One More Problem to Solve
An issue that hasn’t been discussed specifically in this article yet, but should be mentioned: encryption. There’s two types of encryption:
“Wire Encryption”: SSL/TLS encryption we face every day in our browser windows, when we visit a website with the prefix https – as opposed to http – “s for secure”. This is called wire encryption, encrypting the communication between two servers and I’m not going to explain here why this is important. This was done multiple time on the internet, e.g., here.

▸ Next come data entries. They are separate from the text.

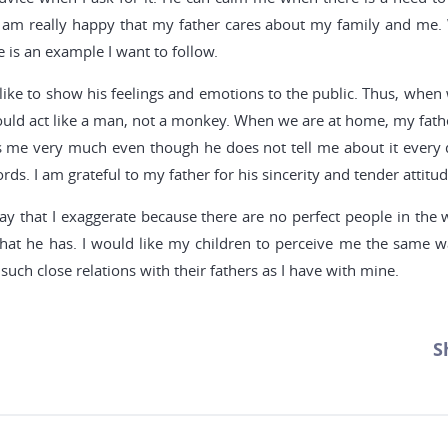
I am really happy that my father cares about my family and me.
 is an example I want to follow.
 like to show his feelings and emotions to the public. Thus, when
uld act like a man, not a monkey. When we are at home, my father 
ves me very much even though he does not tell me about it every 
ds. I am grateful to my father for his sincerity and tender attitu
ay that I exaggerate because there are no perfect people in the 
that he has. I would like my children to perceive me the same wa
such close relations with their fathers as I have with mine.
S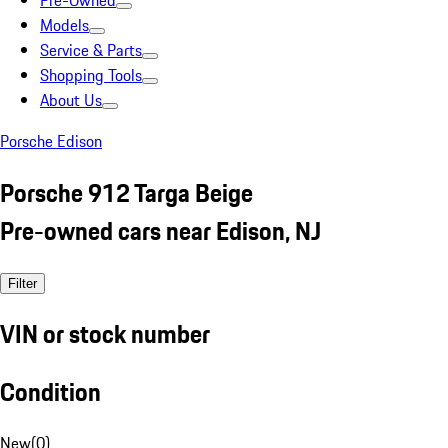
Pre-Owned
Models
Service & Parts
Shopping Tools
About Us
Porsche Edison
Porsche 912 Targa Beige
Pre-owned cars near Edison, NJ
Filter
VIN or stock number
Condition
New
(
0
)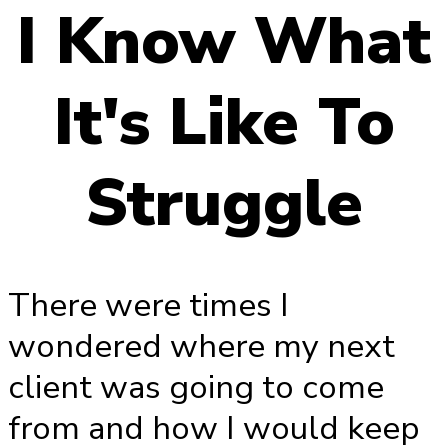
I Know What
It's Like To
Struggle
There were times I
wondered where my next
client was going to come
from and how I would keep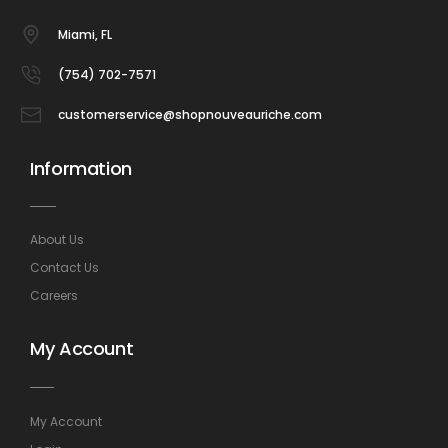
Miami, FL
(754) 702-7571
customerservice@shopnouveauriche.com
Information
About Us
Contact Us
Careers
My Account
My Account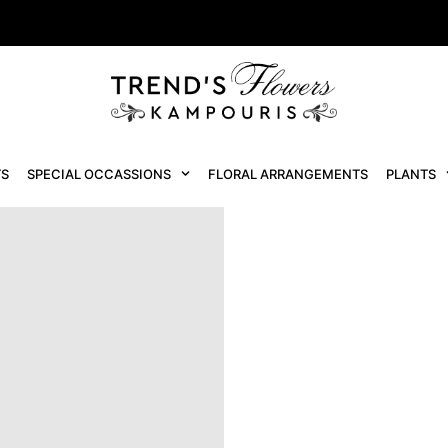
S
SPECIAL OCCASSIONS
FLORAL ARRANGEMENTS
PLANTS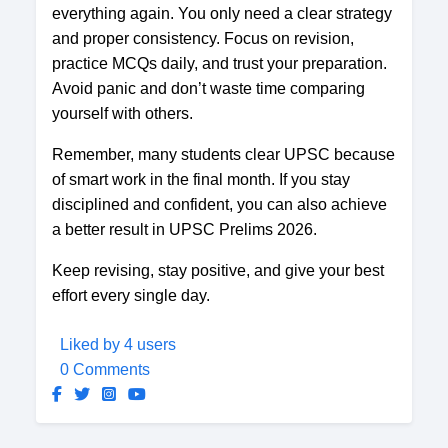
everything again. You only need a clear strategy
and proper consistency. Focus on revision,
practice MCQs daily, and trust your preparation.
Avoid panic and don’t waste time comparing
yourself with others.
Remember, many students clear UPSC because
of smart work in the final month. If you stay
disciplined and confident, you can also achieve
a better result in UPSC Prelims 2026.
Keep revising, stay positive, and give your best
effort every single day.
Liked by 4 users
0 Comments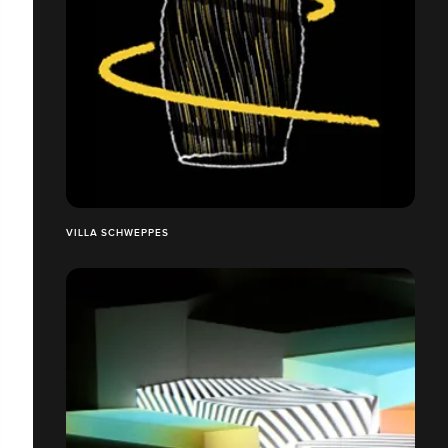
VILLA SCHWEPPES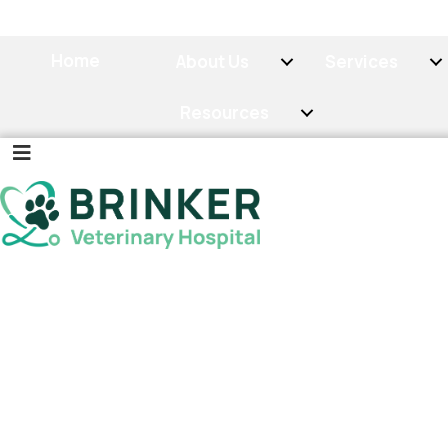
Home
About Us
Services
Resources
(OPENS IN A
CALL NOW
BOOK NOW
Cat and Dog X-Ray,
Ultrasound, and In-
House Lab Testing
in
Lake Orion, MI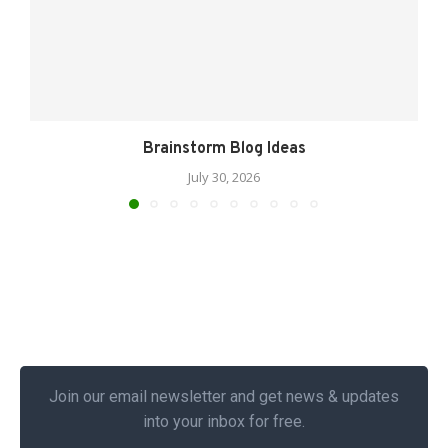
Brainstorm Blog Ideas
July 30, 2026
Join our email newsletter and get news & updates
into your inbox for free.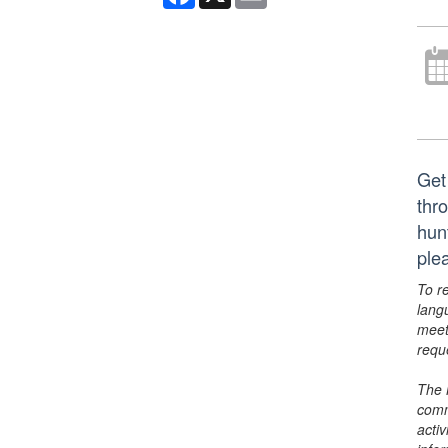
Get
thr
hun
ple
To r
lang
meet
requ
The 
comm
activ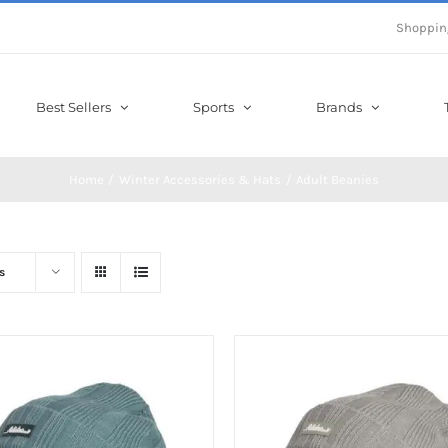
Shoppin
Best Sellers
Sports
Brands
Home
Winter Accessories & Hats
Adult Beanies
s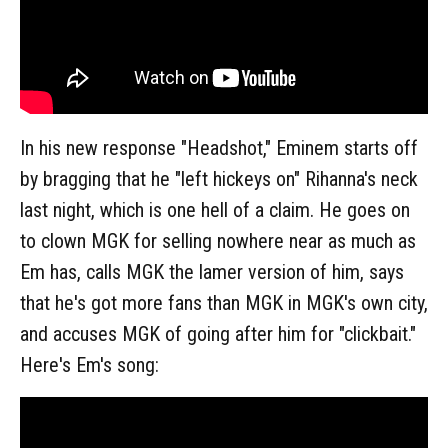
In his new response "Headshot," Eminem starts off
by bragging that he "left hickeys on" Rihanna's neck
last night, which is one hell of a claim. He goes on
to clown MGK for selling nowhere near as much as
Em has, calls MGK the lamer version of him, says
that he's got more fans than MGK in MGK's own city,
and accuses MGK of going after him for "clickbait."
Here's Em's song:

“Encryption at rest” describes data persisted in any storage system, e.g. a local hard drive, a distributed file system or any database system. Especially in times where you might not take care of your own infrastructure (data center, cloud vendor,….), encryption at rest makes sure, that those who administrate the infrastructure and possibly assign policies cannot actually use the data. The encryption key stays with the designated user or is managed on separate Key Management Servers (KMS) to guarantee that only those who are allowed to use the data (beyond policy assignment) can see the data.
Medieval Times: How to Deal with Regulations and External Policies (0-3 Years Ago)
One might ask themselves, why I would compare the time of regulations and governmental policies with the medieval times, often known as the dark ages. One good analogy is that, we have most of the required tools available from earlier times, but we are just not using them. And this is were the analogy ends already: the reasons of not leveraging technology in the medieval times were very different ones…
Let’s recapitulate what we have so far:
Growing number of data sets
Growing number of users
A set of tools to address security challenges
A set of tools to address governance challenges
On top of this, new regulations such as the General Data Protection Regulation (GDPR) pose new challenges. An overly brief and overly simplified summary of what GDPR means for a data lake can be found below:
We need the consent to the processing of people’s personal data.
We need to fulfill contractual obligations with a data subject, i.e.,
provide information to the data subject in a concise, transparent, intelligible and easily accessible form,
delete any data subject related data on request.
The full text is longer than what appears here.